Book Synopsis The Evolution of Human Pair-Bonding, Friendship, and Sexual Attraction by : Michael R. Kauth
Download or read book The Evolution of Human Pair-Bonding, Friendship, and Sexual Attraction written by Michael R. Kauth and published by Routledge. This book was released on 2020-11-29 with total page 224 pages. Available in PDF, EPUB and Kindle. Book excerpt: The Evolution of Human Pair-Bonding, Friendship, and Sexual Attraction presents an evolutionary history of romantic love, male-female pair-bonding, same-sex friendship, and sexual attraction, drawing on sexuality research, gay and lesbian studies, history, literature, anthropology, and evolutionary science. Employing evolutionary theory as a framework, close same-sex friendship is examined as an adaptive trait that has harnessed love, affection, and sexual pleasure to navigate same-sex environments for both men and women, ultimately benefiting their reproductive success and promoting the inheritance of traits for friendship. Chapters consider the desire to form close same-sex friendships and ask if this is embedded in our biology, concluding that most humans have the capacity to form loving, meaningful, and sexual relationships with men and women. This book takes on a unique interdisciplinary approach and is essential reading for those studying and working in sexuality research, anthropology, sociology, evolutionary psychology, and gay and lesbian studies. It will also be of interest to marriage and family therapists as well as sex therapists.
Download or read book Cheap Sex written by Mark Regnerus and published by Oxford University Press. This book was released on 2017-08-02 with total page 304 pages. Available in PDF, EPUB and Kindle. Book excerpt: Sex is cheap. Coupled sexual activity has become more widely available than ever. Cheap sex has been made possible by two technologies that have little to do with each other - the Pill and high-quality pornography - and its distribution made more efficient by a third technological innovation, online dating. Together, they drive down the cost of real sex, and in turn slow the development of love, make fidelity more challenging, sexual malleability more common, and have even taken a toll on men's marriageability. Cheap Sex takes readers on an extended tour inside the American mating market, and highlights key patterns that characterize young adults' experience today, including the timing of first sex in relationships, overlapping partners, frustrating returns on their relational investments, and a failure to link future goals like marriage with how they navigate their current relationships. Drawing upon several large nationally-representative surveys, in-person interviews with 100 men and women, and the assertions of scholars ranging from evolutionary psychologists to gender theorists, what emerges is a story about social change, technological breakthroughs, and unintended consequences. Men and women have not fundamentally changed, but their unions have. No longer playing a supporting role in relationships, sex has emerged as a central priority in relationship development and continuation. But unravel the layers, and it is obvious that the emergence of "industrial sex" is far more a reflection of men's interests than women's.
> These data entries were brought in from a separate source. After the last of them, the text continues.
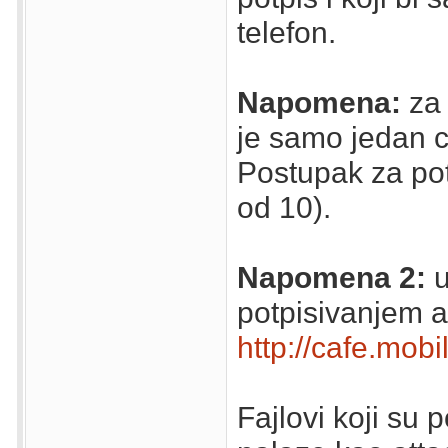
telefon.
Napomena:
za 
je samo jedan ce
Postupak za pot
od 10).
Napomena 2:
u
potpisivanjem ap
http://cafe.mo
Fajlovi koji su 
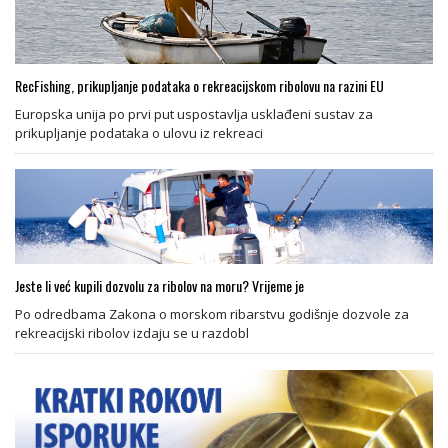
RecFishing, prikupljanje podataka o rekreacijskom ribolovu na razini EU
Europska unija po prvi put uspostavlja usklađeni sustav za
prikupljanje podataka o ulovu iz rekreaci
Jeste li već kupili dozvolu za ribolov na moru? Vrijeme je
Po odredbama Zakona o morskom ribarstvu godišnje dozvole za
rekreacijski ribolov izdaju se u razdobl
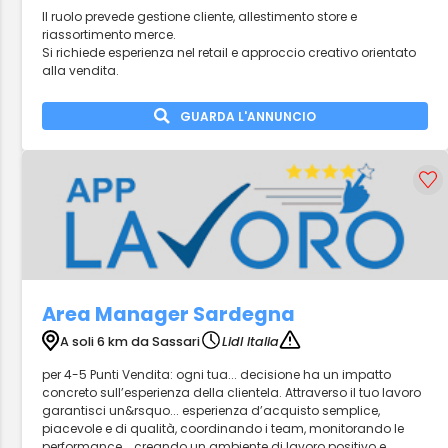
Il ruolo prevede gestione cliente, allestimento store e
riassortimento merce.
Si richiede esperienza nel retail e approccio creativo orientato
alla vendita.
GUARDA L'ANNUNCIO
Area Manager Sardegna
A soli 6 km da Sassari
Lidl Italia
per 4-5 Punti Vendita: ogni tua... decisione ha un impatto
concreto sull’esperienza della clientela. Attraverso il tuo lavoro
garantisci un&rsquo... esperienza d’acquisto semplice,
piacevole e di qualità, coordinando i team, monitorando le
performance... creando un ambiente di lavoro positivo e...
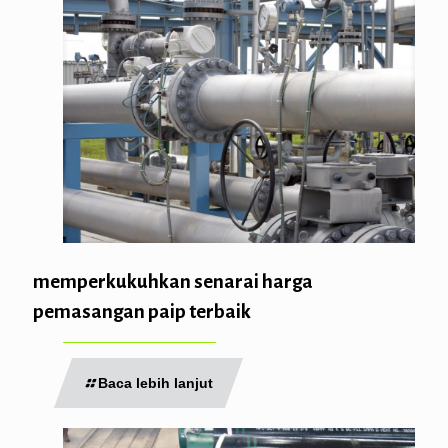
memperkukuhkan senarai harga
pemasangan paip terbaik
Baca lebih lanjut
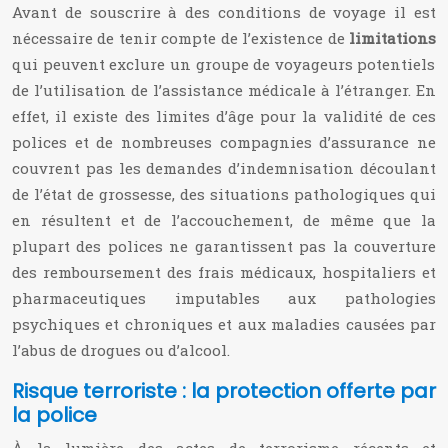
Avant de souscrire à des conditions de voyage
il est
nécessaire de tenir compte de l’existence de
limitations
qui peuvent exclure un groupe de voyageurs potentiels
de l’utilisation de l’assistance médicale à l’étranger.
En
effet, il existe des limites d’âge pour la validité de ces
polices et de nombreuses compagnies d’assurance ne
couvrent pas les demandes d’indemnisation découlant
de l’état de grossesse, des situations pathologiques qui
en résultent et de l’accouchement, de même que la
plupart des polices ne garantissent pas la couverture
des remboursement des frais médicaux, hospitaliers et
pharmaceutiques imputables aux pathologies
psychiques et chroniques et aux maladies causées par
l’abus de drogues ou d’alcool.
Risque terroriste : la protection offerte par
la police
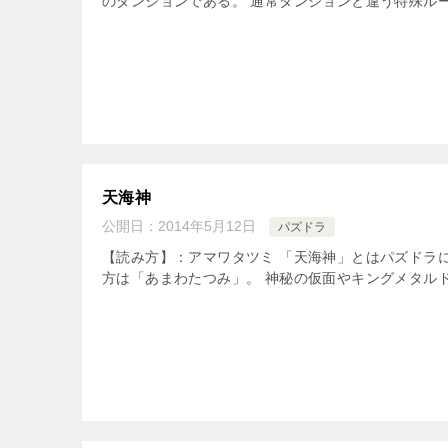
のダンジョンである。 通常ダンジョンと違う特殊ルー
天海神
公開日：
2014年5月12日
パズドラ
【読み方】：アマワタツミ 「天海神」とはパズドラ
方は「あまわたつみ」。 神秘の仮面やキングメタルド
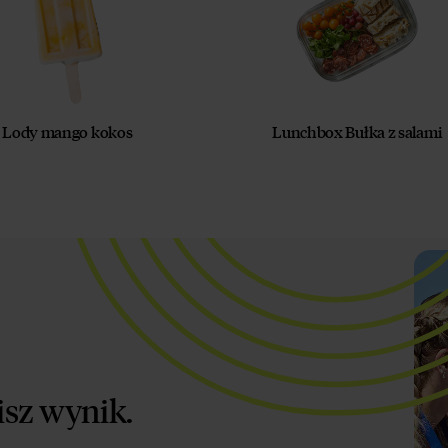
Lody mango kokos
Lunchbox Bułka z salami
isz wynik.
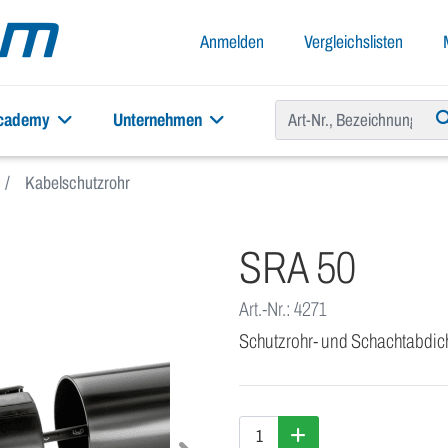
Anmelden
Vergleichslisten
academy
Unternehmen
Kabelschutzrohr
SRA 50
Art.-Nr.: 4271
Schutzrohr- und Schachtabdic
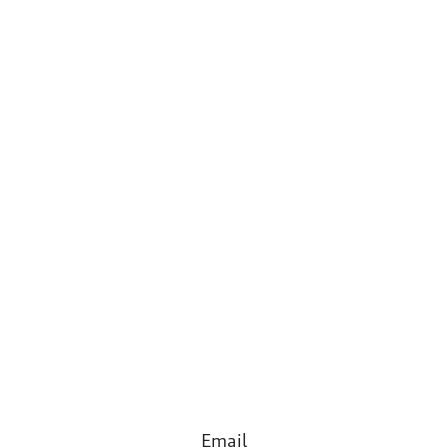
Email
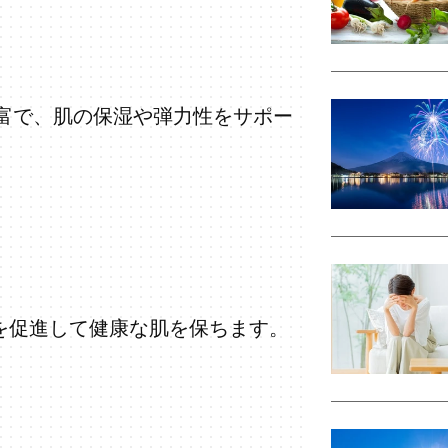
豊富で、肌の保湿や弾力性をサポー
を促進して健康な肌を保ちます。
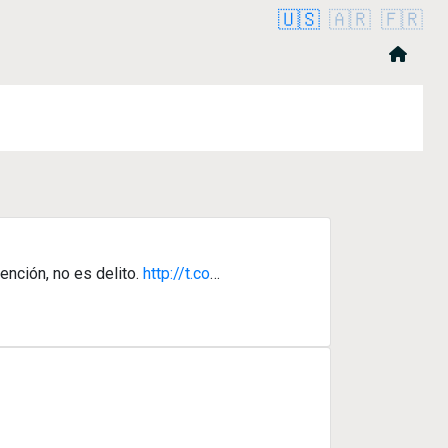
🇺🇸
🇦🇷
🇫🇷
ención, no es delito.
http://t.co
…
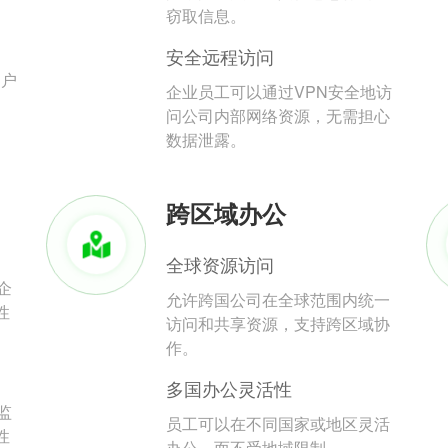
。
窃取信息。
安全远程访问
用户
企业员工可以通过VPN安全地访
问公司内部网络资源，无需担心
数据泄露。
跨区域办公
全球资源访问
企
允许跨国公司在全球范围内统一
性
访问和共享资源，支持跨区域协
作。
多国办公灵活性
监
员工可以在不同国家或地区灵活
性
办公，而不受地域限制。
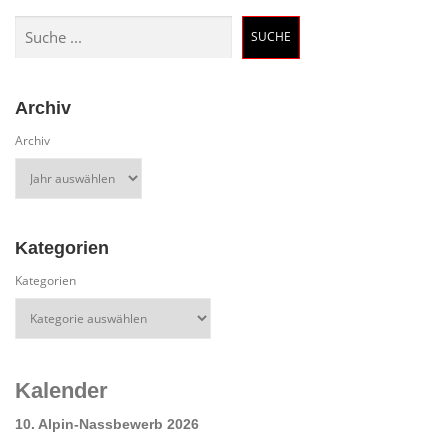
Suchen
SUCHE
Archiv
Archiv
Kategorien
Kategorien
Kalender
10. Alpin-Nassbewerb 2026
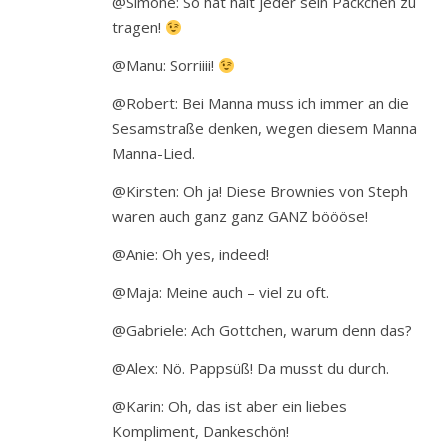
@Simone: So hat halt jeder sein Päckchen zu
tragen!
@Manu: Sorriiii!
@Robert: Bei Manna muss ich immer an die
Sesamstraße denken, wegen diesem Manna
Manna-Lied.
@Kirsten: Oh ja! Diese Brownies von Steph
waren auch ganz ganz GANZ böööse!
@Anie: Oh yes, indeed!
@Maja: Meine auch – viel zu oft.
@Gabriele: Ach Gottchen, warum denn das?
@Alex: Nö. Pappsüß! Da musst du durch.
@Karin: Oh, das ist aber ein liebes
Kompliment, Dankeschön!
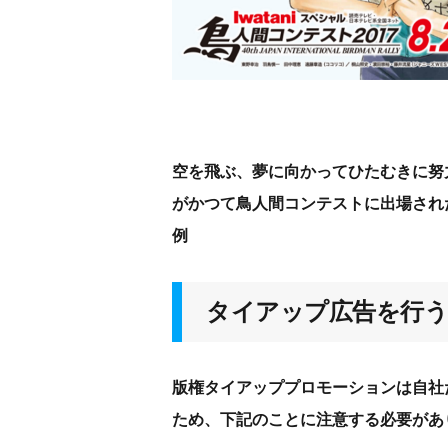
空を飛ぶ、夢に向かってひたむきに努
がかつて鳥人間コンテストに出場され
例
タイアップ広告を行う
版権タイアッププロモーションは自社
ため、下記のことに注意する必要があ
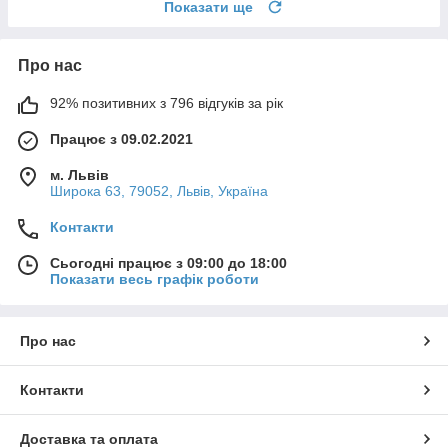
Показати ще
Про нас
92% позитивних з 796 відгуків за рік
Працює з 09.02.2021
м. Львів
Широка 63, 79052, Львів, Україна
Контакти
Сьогодні працює з 09:00 до 18:00
Показати весь графік роботи
Про нас
Контакти
Доставка та оплата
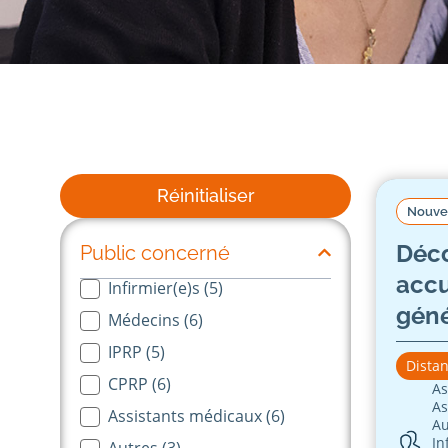
Réinitialiser
Nouve
Déco
Public concerné
accu
Infirmier(e)s
(5)
Public concernés-long
géné
Médecins
(6)
IPRP
(5)
Distan
CPRP
(6)
As
As
Assistants médicaux
(6)
Au
In
Autres
(3)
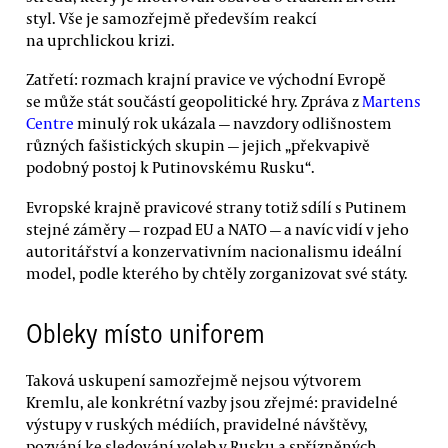
styl. Vše je samozřejmě především reakcí
na uprchlickou krizi.
Zatřetí: rozmach krajní pravice ve východní Evropě
se může stát součástí geopolitické hry. Zpráva z
Martens
Centre
minulý rok ukázala — navzdory odlišnostem
různých fašistických skupin — jejich „překvapivě
podobný postoj k Putinovskému Rusku“.
Evropské krajně pravicové strany totiž sdílí s Putinem
stejné záměry — rozpad EU a NATO — a navíc vidí v jeho
autoritářství a konzervativním nacionalismu ideální
model, podle kterého by chtěly zorganizovat své státy.
Obleky místo uniforem
Taková uskupení samozřejmě nejsou výtvorem
Kremlu, ale konkrétní vazby jsou zřejmé: pravidelné
výstupy v ruských médiích, pravidelné návštěvy,
pozvání ke sledování voleb v Rusku a spřízněných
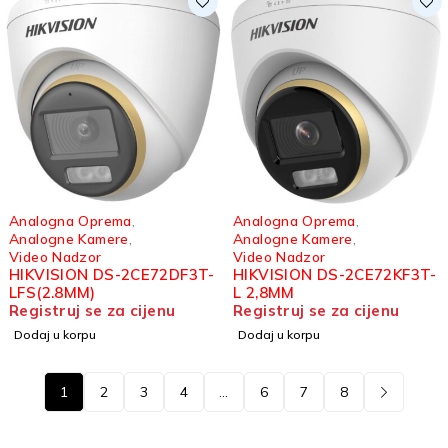
Analogna Oprema
,
Analogna Oprema
,
Analogne Kamere
,
Analogne Kamere
,
Video Nadzor
Video Nadzor
HIKVISION DS-2CE72DF3T-
HIKVISION DS-2CE72KF3T-
LFS(2.8MM)
L 2,8MM
Registruj se za cijenu
Registruj se za cijenu
Dodaj u korpu
Dodaj u korpu
1
2
3
4
…
6
7
8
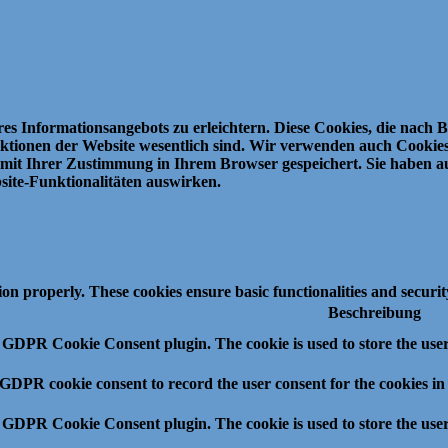
es Informationsangebots zu erleichtern.
Diese Cookies, die nach 
ktionen der Website wesentlich sind.
Wir verwenden auch Cookies 
mit Ihrer Zustimmung in Ihrem Browser gespeichert.
Sie haben au
bsite-Funktionalitäten auswirken.
tion properly. These cookies ensure basic functionalities and securi
Beschreibung
y GDPR Cookie Consent plugin. The cookie is used to store the user
 GDPR cookie consent to record the user consent for the cookies in
y GDPR Cookie Consent plugin. The cookie is used to store the user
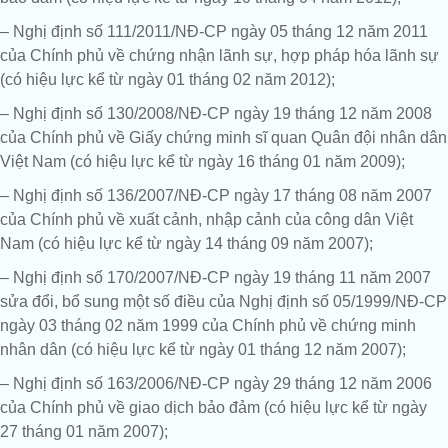
– Nghị định số 111/2011/NĐ-CP ngày 05 tháng 12 năm 2011
của Chính phủ về chứng nhận lãnh sự, hợp pháp hóa lãnh sự
(có hiệu lực kể từ ngày 01 tháng 02 năm 2012);
– Nghị định số 130/2008/NĐ-CP ngày 19 tháng 12 năm 2008
của Chính phủ về Giấy chứng minh sĩ quan Quân đội nhân dân
Việt Nam (có hiệu lực kể từ ngày 16 tháng 01 năm 2009);
– Nghị định số 136/2007/NĐ-CP ngày 17 tháng 08 năm 2007
của Chính phủ về xuất cảnh, nhập cảnh của công dân Việt
Nam (có hiệu lực kể từ ngày 14 tháng 09 năm 2007);
– Nghị định số 170/2007/NĐ-CP ngày 19 tháng 11 năm 2007
sửa đổi, bổ sung một số điều của Nghị định số 05/1999/NĐ-CP
ngày 03 tháng 02 năm 1999 của Chính phủ về chứng minh
nhân dân (có hiệu lực kể từ ngày 01 tháng 12 năm 2007);
– Nghị định số 163/2006/NĐ-CP ngày 29 tháng 12 năm 2006
của Chính phủ về giao dịch bảo đảm (có hiệu lực kể từ ngày
27 tháng 01 năm 2007);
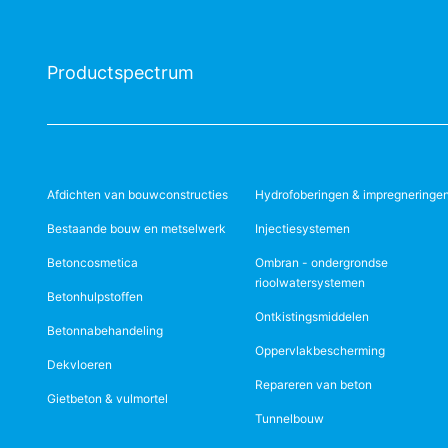
Productspectrum
Afdichten van bouwconstructies
Hydrofoberingen & impregneringe
Bestaande bouw en metselwerk
Injectiesystemen
Betoncosmetica
Ombran - ondergrondse
rioolwatersystemen
Betonhulpstoffen
Ontkistingsmiddelen
Betonnabehandeling
Oppervlakbescherming
Dekvloeren
Repareren van beton
Gietbeton & vulmortel
Tunnelbouw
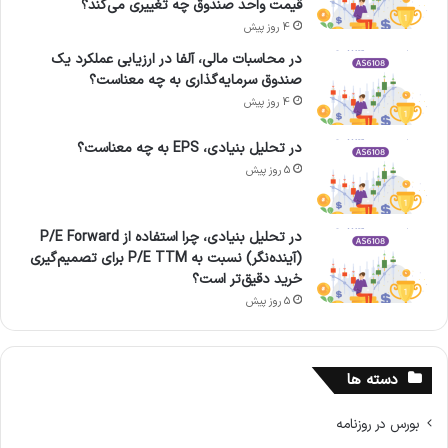
قیمت واحد صندوق چه تغییری می‌کند؟
4 روز پیش
در محاسبات مالی، آلفا در ارزیابی عملکرد یک
صندوق سرمایه‌گذاری به چه معناست؟
4 روز پیش
در تحلیل بنیادی، EPS به چه معناست؟
5 روز پیش
در تحلیل بنیادی، چرا استفاده از P/E Forward
(آینده‌نگر) نسبت به P/E TTM برای تصمیم‌گیری
خرید دقیق‌تر است؟
5 روز پیش
دسته ها
بورس در روزنامه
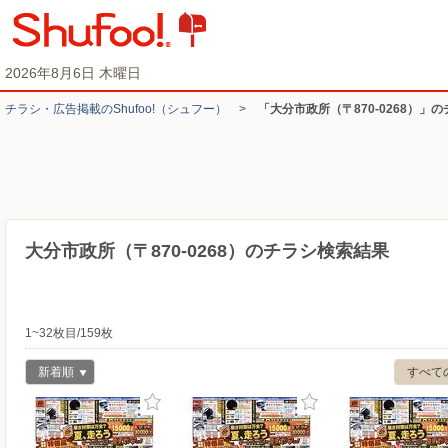
2026年8月6日 木曜日
チラシ・​広告掲載の​Shufoo!​（シュフー）
>
「大分市政所（〒870-0268）」
大分市政所（〒870-0268）のチラシ検索結果
1~32枚目/159枚
新着順
すべて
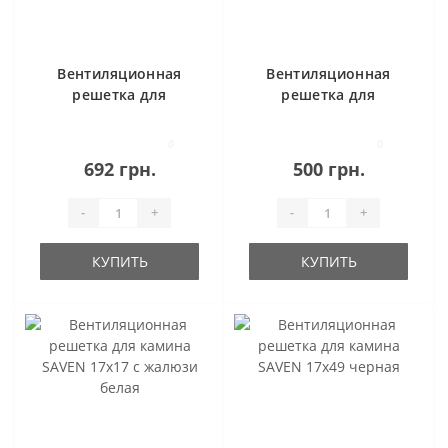
Вентиляционная
Вентиляционная
решетка для
решетка для
камина SAVEN
камина SAVEN
17х30 черная
17х17 черная
0
0
692 грн.
500 грн.
-
+
-
+
КУПИТЬ
КУПИТЬ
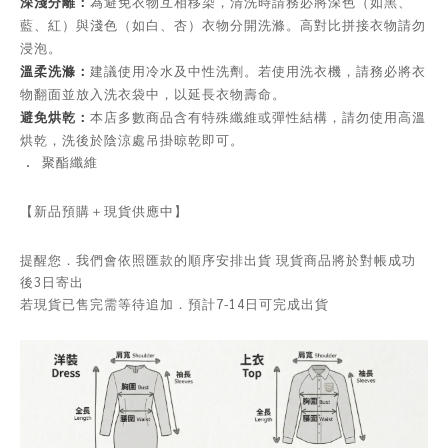
深淺分離：
為避免衣物互相移染，清洗時請務必將深色（如黑、
藍、紅）與淺色（如白、杏）衣物分開洗滌。高對比拼接衣物請勿
浸泡。
溫柔洗滌：
建議使用冷水及中性洗劑。若使用洗衣機，請務必將衣
物翻面並放入洗衣袋中，以延長衣物壽命。
避免烘乾：
本店多數商品含有特殊纖維或彈性結構，請勿使用高溫
烘乾，洗後於陰涼處吊掛晾乾即可。
．
聚酯纖維
【新品預購＋現貨供應中】
提醒您．我們會依照匯款的順序安排出貨 現貨商品將於對帳成功
後3日寄出
若現貨已售完需等待追加．預計7-14日可完成出貨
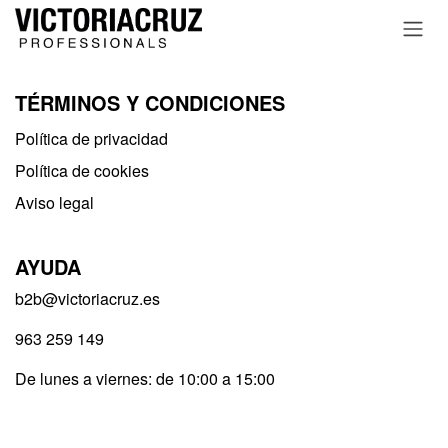
Ir al contenido
TÉRMINOS Y CONDICIONES
Política de privacidad​
Política de cookies
Aviso legal
AYUDA
b2b@victoriacruz.es
963 259 149
De lunes a viernes: de 10:00 a 15:00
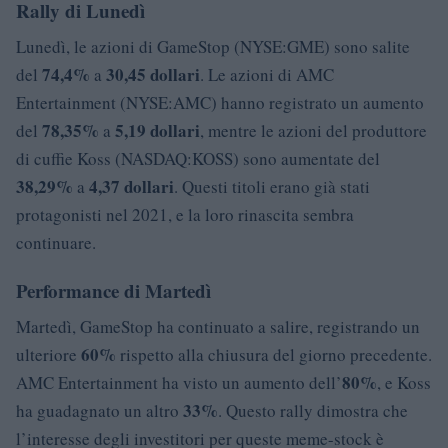
Rally di Lunedì
Lunedì, le azioni di GameStop (NYSE:GME) sono salite
74,4%
30,45 dollari
del
a
. Le azioni di AMC
Entertainment (NYSE:AMC) hanno registrato un aumento
78,35%
5,19 dollari
del
a
, mentre le azioni del produttore
di cuffie Koss (NASDAQ:KOSS) sono aumentate del
38,29%
4,37 dollari
a
. Questi titoli erano già stati
protagonisti nel 2021, e la loro rinascita sembra
continuare.
Performance di Martedì
Martedì, GameStop ha continuato a salire, registrando un
60%
ulteriore
rispetto alla chiusura del giorno precedente.
80%
AMC Entertainment ha visto un aumento dell’
, e Koss
33%
ha guadagnato un altro
. Questo rally dimostra che
l’interesse degli investitori per queste meme-stock è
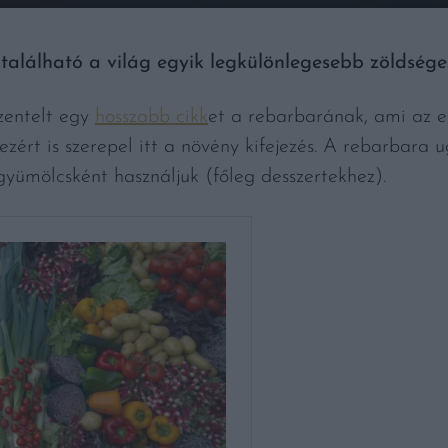
alálható a világ egyik legkülönlegesebb zöldsége
zentelt egy
hosszabb cikk
et a rebarbarának, ami az e
zért is szerepel itt a növény kifejezés. A rebarbara 
ümölcsként használjuk (főleg desszertekhez).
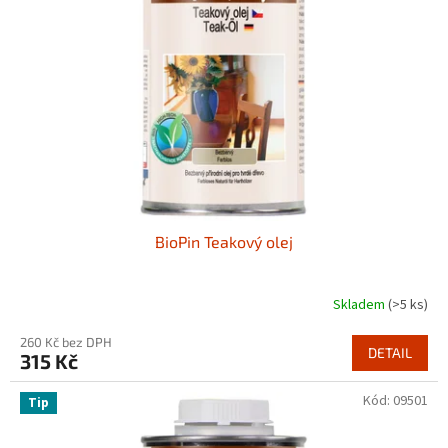
BioPin Teakový olej
Skladem
(>5 ks)
260 Kč bez DPH
DETAIL
315 Kč
Kód:
09501
Tip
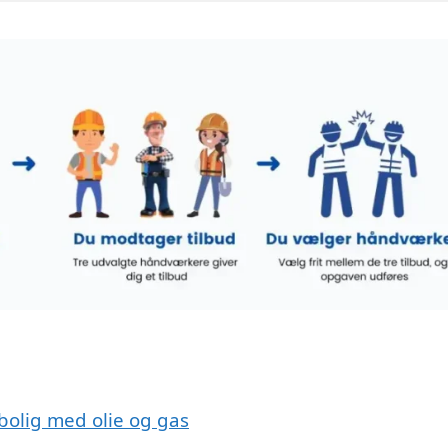
 bolig med olie og gas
Book Synopsis The Concept of Woman by : Prudence Allen
Download or read book The Concept of Woman written by Prudence Allen and published by Wm. B. Eerdmans Publishing. This book was released on 2024-06-20 with total page 433 pages. Available in PDF, EPUB and Kindle. Book excerpt: A comprehensive account of the concept of woman in Western thought, from ancient Greece, through the Middle Ages, to today In her sweeping, three-volume study, Sister Prudence Allen examined how women and men have been defined in relation to one another scientifically, philosophically, and theologically. Now synthesized for students, The Concept of Woman is the ideal textbook for classes on gender in Catholic thought. Allen surveys Greek philosophers, medieval saints, and modern thinkers to trace the development of integral gender complementarity. This doctrine—a living idea according to the criteria of John Henry Newman—affirms the equal dignity of men and women and the synergetic relationship between them. Allen pays special attention to John Paul II’s contributions to this holistic idea of gender. Readers will gain valuable context for current debates over womanhood and come to a greater appreciation of human personhood.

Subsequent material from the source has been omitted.